In the fall of 1959 Rusty Musselman heard about a Disney movie that was in the works about John Wesley Powell’s famous river trips down the Colorado River in 1869 and 1871 that was being filmed along the Colorado River upstream from Moab, with iconic background features in Professor Valley including Fisher Towers, Priest and Nuns, and Castle Rock. Almost all close-up shots of the movie cast were taken along a sandy beach near the modest White’s Rapid.

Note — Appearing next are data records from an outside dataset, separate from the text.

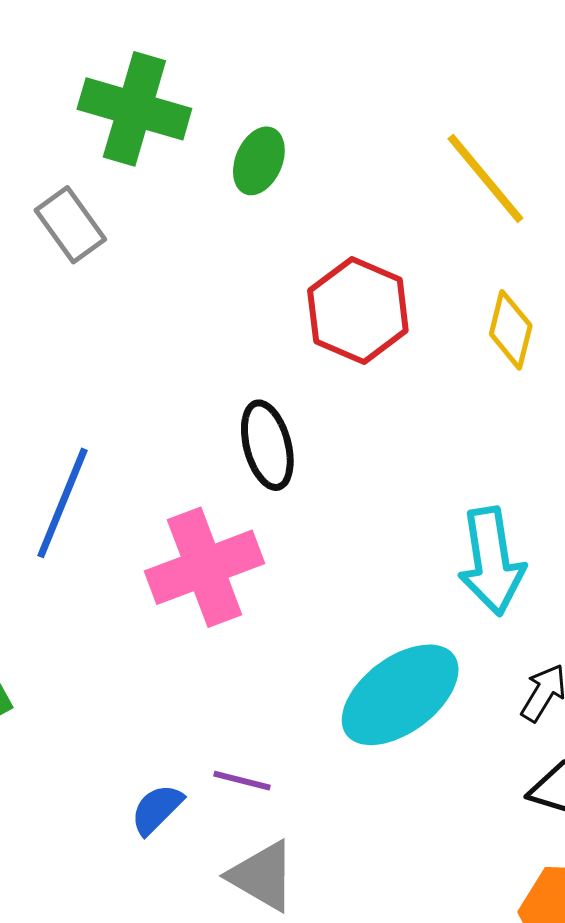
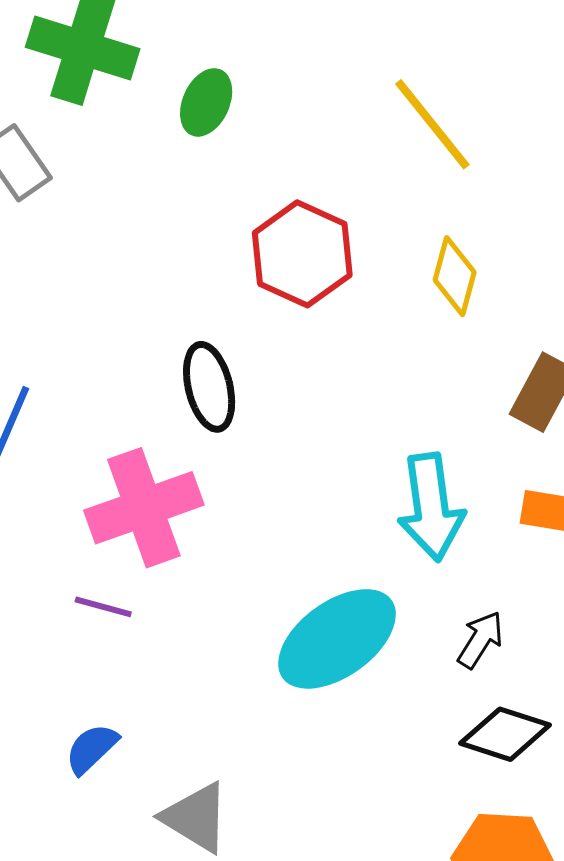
purple line: (242, 781) -> (103, 607), moved

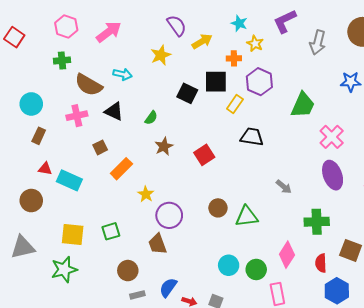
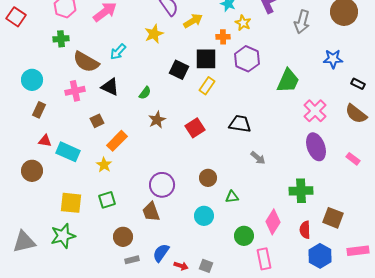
cyan arrow: (122, 74) -> (118, 52), turned 120
yellow rectangle: (235, 104) -> (207, 86), moved
black trapezoid: (252, 137) -> (240, 124), moved
gray arrow: (284, 187) -> (258, 158), moved
yellow star: (146, 194) -> (104, 165), moved
green triangle: (247, 216) -> (232, 197), moved, size x0.6
gray triangle: (23, 247) -> (24, 242), moved
cyan circle: (229, 265) -> (204, 216), moved

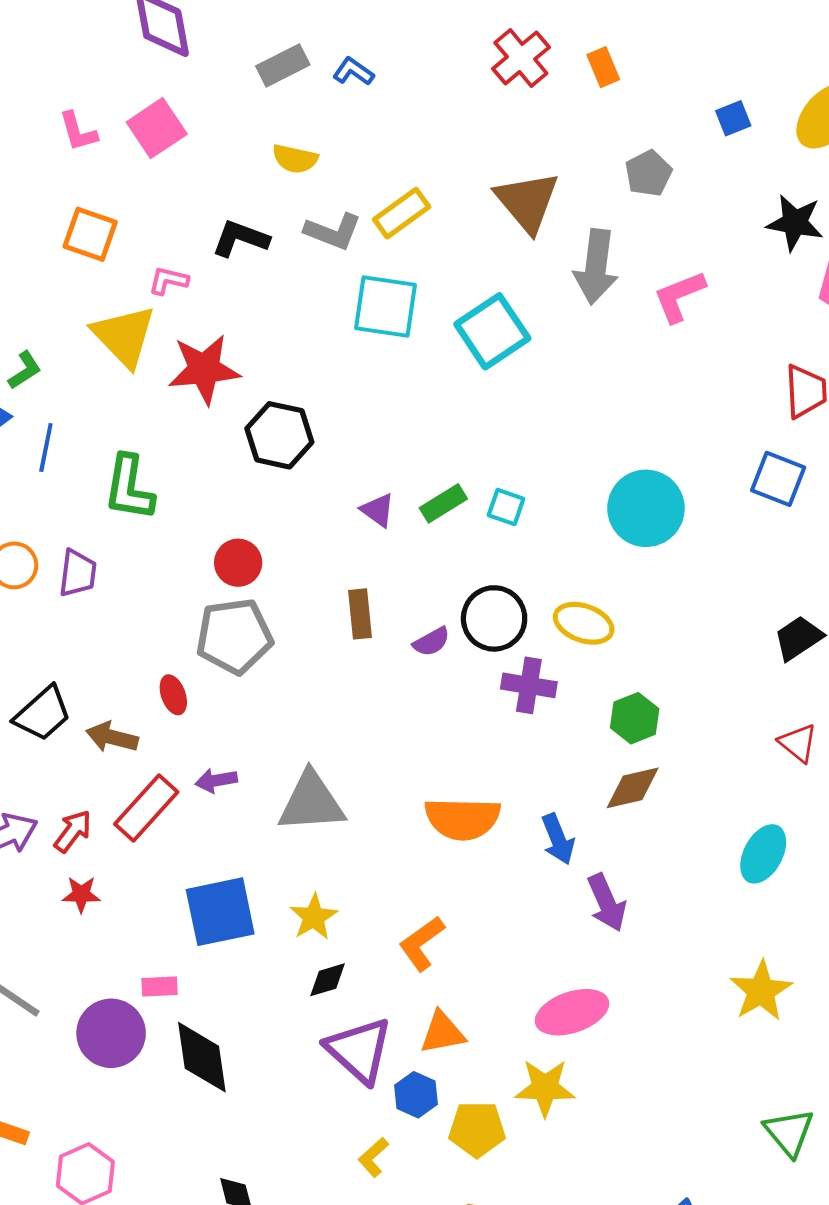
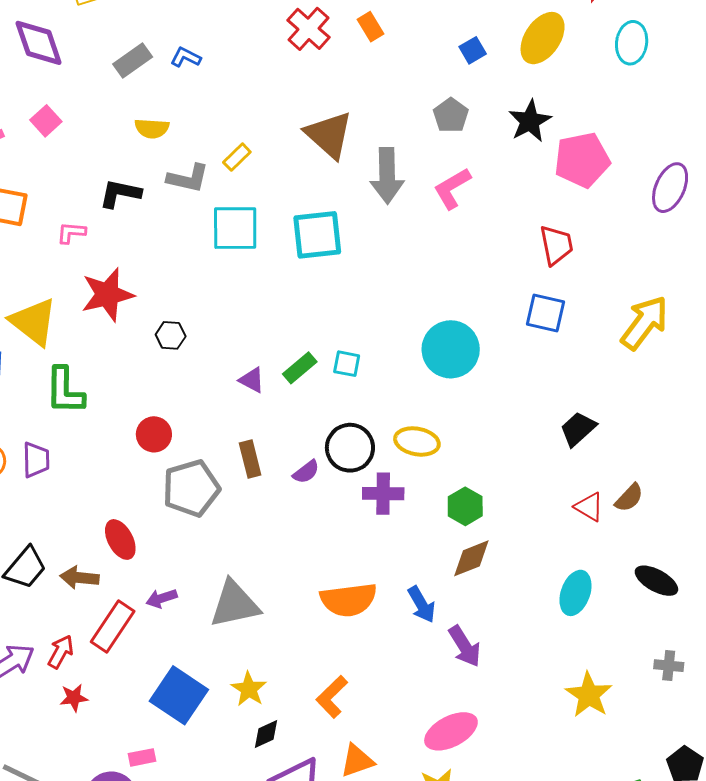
pink square: (157, 128) -> (46, 121), size x0.7
gray pentagon: (648, 173) -> (451, 115), moved
yellow rectangle: (402, 213) -> (237, 157), size x0.7
black star: (795, 223) -> (530, 121), turned -30
cyan square: (492, 331) -> (317, 235), turned 36
yellow triangle: (124, 336) -> (34, 322), moved
black hexagon: (279, 435) -> (171, 335), size x0.6
gray pentagon: (234, 636) -> (191, 488), moved
red ellipse: (173, 695) -> (120, 540), size x1.4
blue square: (220, 912) -> (179, 695), turned -36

Map showing White's Rapid and Castle Creek
Map of Colorado River in Professor Valley with Whites Rapid at the mouth of Castle Creek where most of “Ten Who Dared” was filmed; river flows from upper right to lower left; rapids and riffles denoted in red. (Modified from
Esri Arc/GIS
USGS topographic map)
Those Who Dared Cast and Crew
Cast and crew of the Disney movie “Ten Who Dared” take a break near White’s Rapid with iconic Priest & Nuns and Castle Rock in background; red rocks and open desert terrain is not at all similar to topography in the inner gorge in Grand Canyon or upper Green River where true events occurred; the movie was mostly filmed in Professor Valley northeast of Moab along a stretch of the Colorado River that John Wesley Powell never saw. (K. Ross collection)

Rusty thought there might be a need for some real boatmen with river boating skills, so he and Kenny talked it over and decided to go see what it was all about. The director, William Beaudine, took one look at Kenny and saw that with a little makeup Kenny was the perfect double for the star, John Beal, who was playing the part of John Wesley Powell.

Kenny Ross and John Beal, both as John Wesley Powell
Kenny Ross (L) and actor John Beal (R) in makeup as John Wesley Powell (K.Ross collection)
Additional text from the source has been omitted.